In its “Jeopardy!” project, I.B.M. researchers were tackling a
game that requires not only encyclopedic recall, but also the ability to untangle
convoluted and often opaque statements, a modicum of luck, and quick, strategic
button pressing. More than anything, the contest was a vindication for the academic
field of computer science, which began with great promise in the 1960s with
the vision of creating a thinking machine and which became the laughingstock
of Silicon Valley in the 1980s, when a series of heavily financed start-up companies
went bankrupt.
For I.B.M., the future will happen very quickly, company executives said. On
Thursday it plans to announce that it will collaborate with Columbia University
and the University of Maryland to create a physician’s assistant service
that will allow doctors to query a cybernetic assistant. The company also plans
to work with Nuance Communications Inc. to add voice recognition to the physician’s
assistant, possibly making the service available in as little as 18 months.

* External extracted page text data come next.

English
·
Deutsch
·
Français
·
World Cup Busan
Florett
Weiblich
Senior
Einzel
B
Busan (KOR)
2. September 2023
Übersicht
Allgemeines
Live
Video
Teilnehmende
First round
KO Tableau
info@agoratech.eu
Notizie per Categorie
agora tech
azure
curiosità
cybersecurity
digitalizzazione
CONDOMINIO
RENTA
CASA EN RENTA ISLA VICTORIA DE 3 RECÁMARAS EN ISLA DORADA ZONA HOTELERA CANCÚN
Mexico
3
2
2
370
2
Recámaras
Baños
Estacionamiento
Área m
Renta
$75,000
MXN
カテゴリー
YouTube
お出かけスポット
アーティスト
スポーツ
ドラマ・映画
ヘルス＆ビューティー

I.B.M. executives also said they are in discussions with a major consumer electronics
retailer to develop a version of Watson, named after I.B.M.’s founder,
Thomas J. Watson, that would be able to interact with consumers on a variety
of subjects like buying decisions and technical support.

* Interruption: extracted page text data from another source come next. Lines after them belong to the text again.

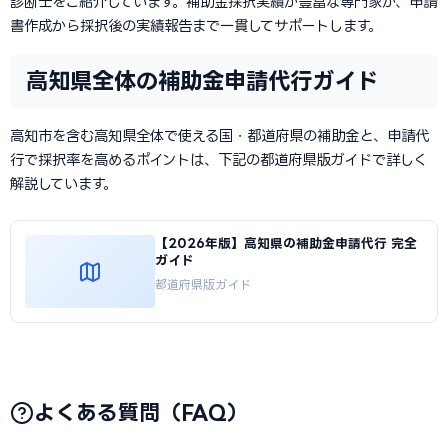
診断士をご紹介しています。補助金採択実績が豊富な専門家が、申請
書作成から採択後の実績報告まで一貫してサポートします。
高知県全体の補助金申請代行ガイド
高知市を含む高知県全体で使える国・都道府県の補助金と、申請代
行で採択率を高めるポイントは、下記の都道府県版ガイドで詳しく
解説しています。
【2026年版】高知県の補助金申請代行 完全
ガイド
都道府県版ガイド
よくある質問（FAQ）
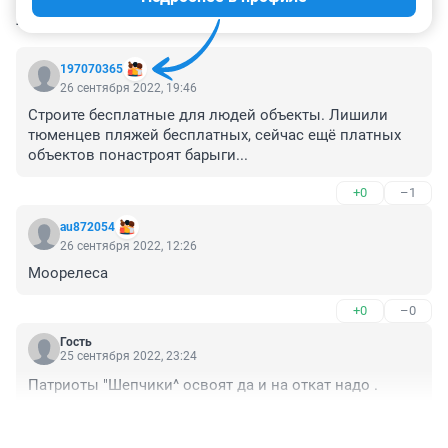
КОММЕНТАРИИ
12
197070365
26 сентября 2022, 19:46
Строите бесплатные для людей объекты. Лишили 
тюменцев пляжей бесплатных, сейчас ещё платных 
объектов понастроят барыги...
+0
–1
au872054
26 сентября 2022, 12:26
Моорелеса
+0
–0
Гость
25 сентября 2022, 23:24
Патриоты "Шепчики^ освоят да и на откат надо .
+2
–0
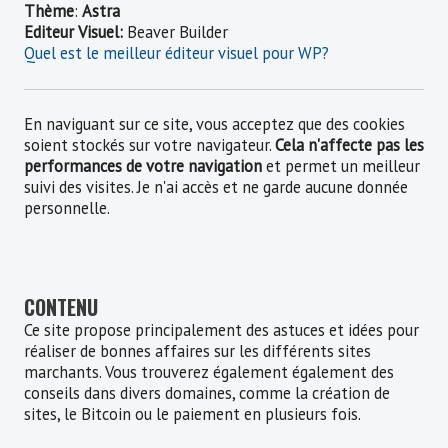
Thème
:
Astra
Editeur Visuel:
Beaver Builder
Quel est le meilleur éditeur visuel pour WP?
En naviguant sur ce site, vous acceptez que des cookies
soient stockés sur votre navigateur.
Cela n'affecte pas les
performances de votre navigation
et permet un meilleur
suivi des visites. Je n'ai accès et ne garde aucune donnée
personnelle.
CONTENU
Ce site propose principalement des astuces et idées pour
réaliser de bonnes affaires sur les différents sites
marchants. Vous trouverez également également des
conseils dans divers domaines, comme la création de
sites, le Bitcoin ou le paiement en plusieurs fois.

First Came the Machine That Defeated a Chess Champion
Before there was Watson, there was Deep Blue
In 1997, Deep Blue, another computer built by I.B.M., defeated the world chess
champion, Garry Kasparov, in a six-game match. At the time, it was considered
a stunning achievement and a significant step forward in the field of artificial
intelligence. Some people said that a new era would be ushered in, one in which
computers would perform many tasks — like air traffic control —
that it once seemed only humans could do. That era has not quite materialized.

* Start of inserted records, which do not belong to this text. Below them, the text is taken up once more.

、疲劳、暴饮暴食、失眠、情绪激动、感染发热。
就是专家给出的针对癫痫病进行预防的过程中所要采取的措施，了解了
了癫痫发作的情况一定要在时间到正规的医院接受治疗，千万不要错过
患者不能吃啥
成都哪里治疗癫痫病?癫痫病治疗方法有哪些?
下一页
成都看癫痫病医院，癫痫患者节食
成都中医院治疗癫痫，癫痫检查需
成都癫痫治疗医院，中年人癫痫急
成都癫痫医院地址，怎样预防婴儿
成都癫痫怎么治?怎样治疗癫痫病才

But almost 14 years later, chess programs running on an average desktop computer
can play better than Deep Blue, making its victory no longer seem as implausible.
And while the research that went into making Deep Blue has not itself transformed
society, the lessons from designing and building it have had practical applications,
said Murray S. Campbell, one of Deep Blue’s developers, who still works
at I.B.M.
Playing chess was a “deep computing” problem, Dr. Campbell said,
the kind that involves processing and analyzing large amounts of data. Based
on what it learned from Deep Blue, I.B.M. created a Deep Computing Institute
to analyze and solve complex computing problems, like those posed by credit
card transactions, telephone call centers and weather analysis.
What the researchers who created Deep Blue did not even try to do was to develop
a system that could really identify, parse and mimic human behavior. “We
didn’t know what to do with language and speech and vision and so on,”
Dr. Campbell said. “It was so hard. Where Deep Blue left off is where
Watson picks up. “Watson is finally tackling these real world issues,”
Dr. Campbell said. “It is tackling it head-on and not trying to avoid
it.”
Part of what makes that possible is that Watson is much more powerful than
Deep Blue. It has 2,800 microprocessors; Deep Blue had 30 general-purpose processors
and 480 custom ones. Watson can calculate up to 80 teraflops, or 80 trillion
operations, a second, which is about 100 times faster than Deep Blue.
Still, what Watson does is not all that dissimilar from what Deep Blue did,
Dr. Campbell said. “We don’t claim that Watson is thinking in the
way people think. It is working on a computational problem at its core.”
Deep Blue never played again. Part of it is now in the Smithsonian. “We’d
accomplished what we set out to do,” Dr. Campbell said.